### What the task requires:
Print the lines in the listing below that fall between the line with "pyautogui.click(x=<x>, y=<y>)" and the line with "This screenshot has", those two lines included, exactly as they stand and with nothing else.

:: Data for this exercise ::

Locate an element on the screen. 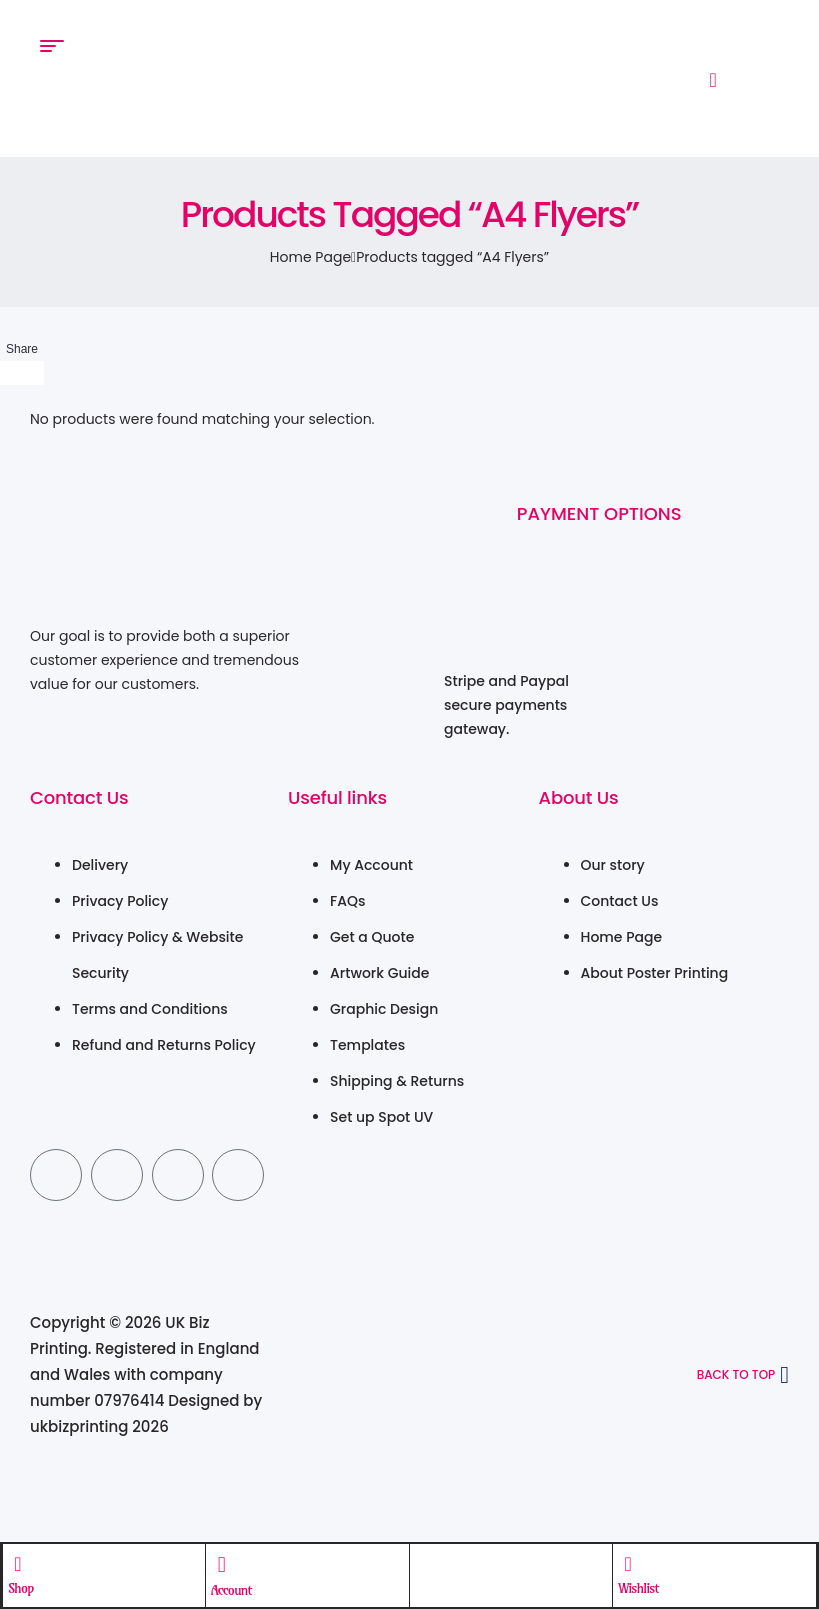 The width and height of the screenshot is (819, 1609). [Account] is located at coordinates (222, 1564).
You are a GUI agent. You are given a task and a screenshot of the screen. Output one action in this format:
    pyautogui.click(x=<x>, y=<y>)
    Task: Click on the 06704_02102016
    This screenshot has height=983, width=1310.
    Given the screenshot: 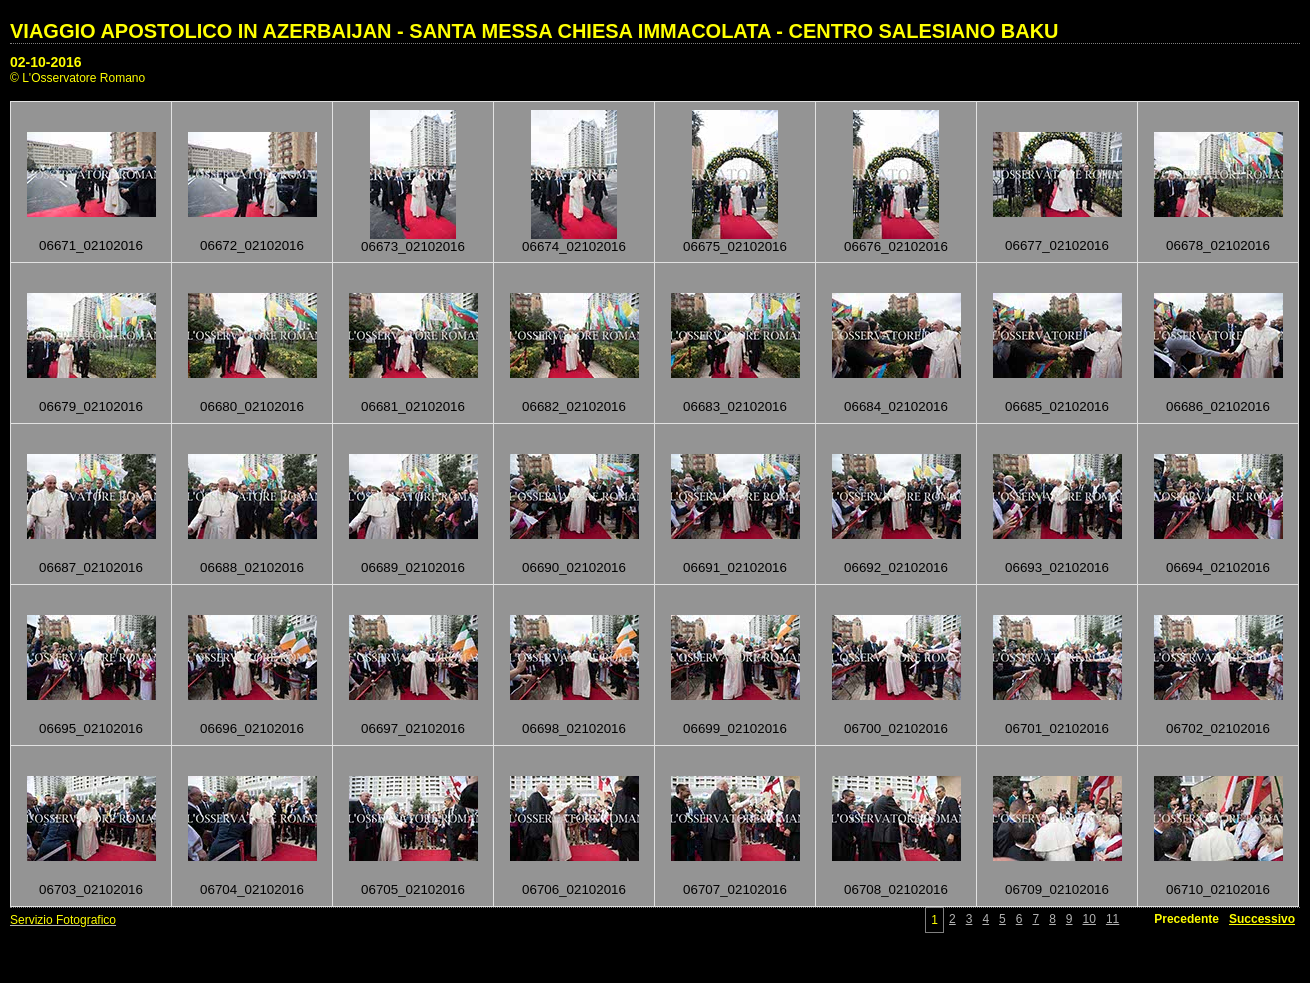 What is the action you would take?
    pyautogui.click(x=252, y=889)
    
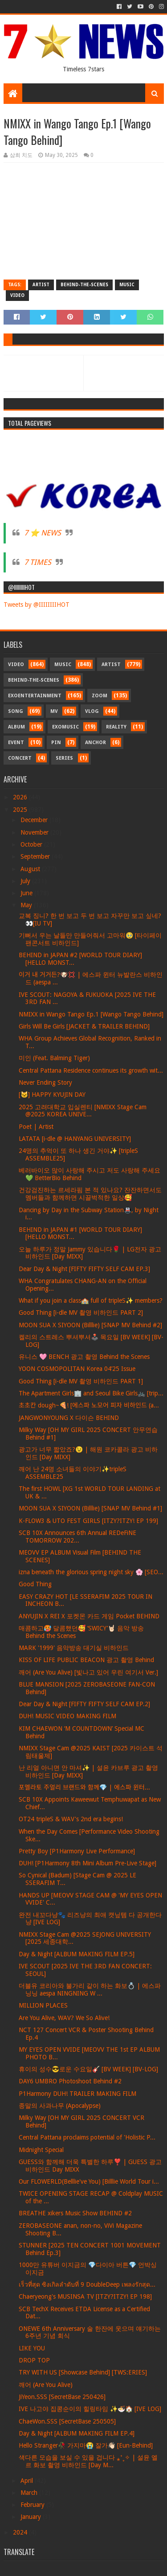 The image size is (167, 2576). Describe the element at coordinates (84, 1704) in the screenshot. I see `Dear Day & Night [FIFTY FIFTY SELF CAM EP.2]` at that location.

:::

### Exercise result:
    pyautogui.click(x=<x>, y=<y>)
    Task: Click on the 06704_02102016
    This screenshot has height=983, width=1310.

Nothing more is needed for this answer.